ABOUT THIS EXERCISE: Give the lines below again, exactly as they stand, and leave out the images.

DATASET:
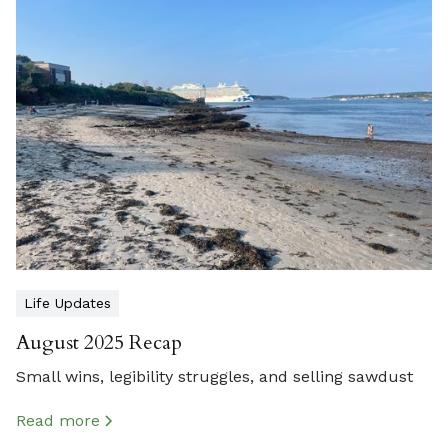
Life Updates
August 2025 Recap
Small wins, legibility struggles, and selling sawdust
Read more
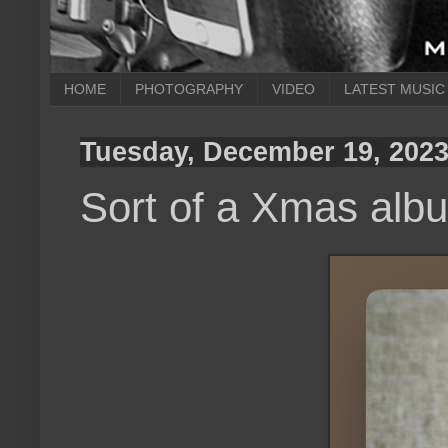
HOME
PHOTOGRAPHY
VIDEO
LATEST MUSIC
Tuesday, December 19, 202
Sort of a Xmas alb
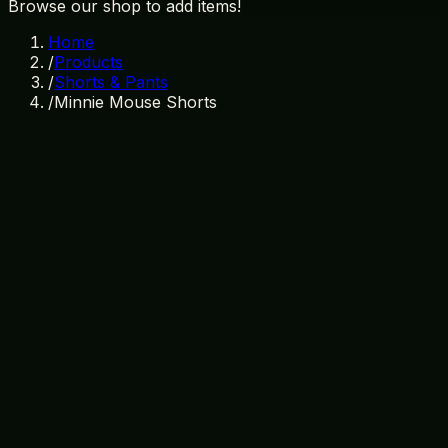
Browse our shop to add items!
Home
/
Products
/
Shorts & Pants
/
Minnie Mouse Shorts
In Stock
SKU:
SP-004
Category:
Shorts & Pants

RESPONSE TO THIS TASK:
Life Updates
August 2025 Recap
Small wins, legibility struggles, and selling sawdust
Read more
HOME
PHOTOGRAPHY
VIDEO
LATEST MUSIC
Tuesday, December 19, 202
Sort of a Xmas alb
Browse our shop to add items!
Home
/
Products
/
Shorts & Pants
/
Minnie Mouse Shorts
In Stock
SKU:
SP-004
Category:
Shorts & Pants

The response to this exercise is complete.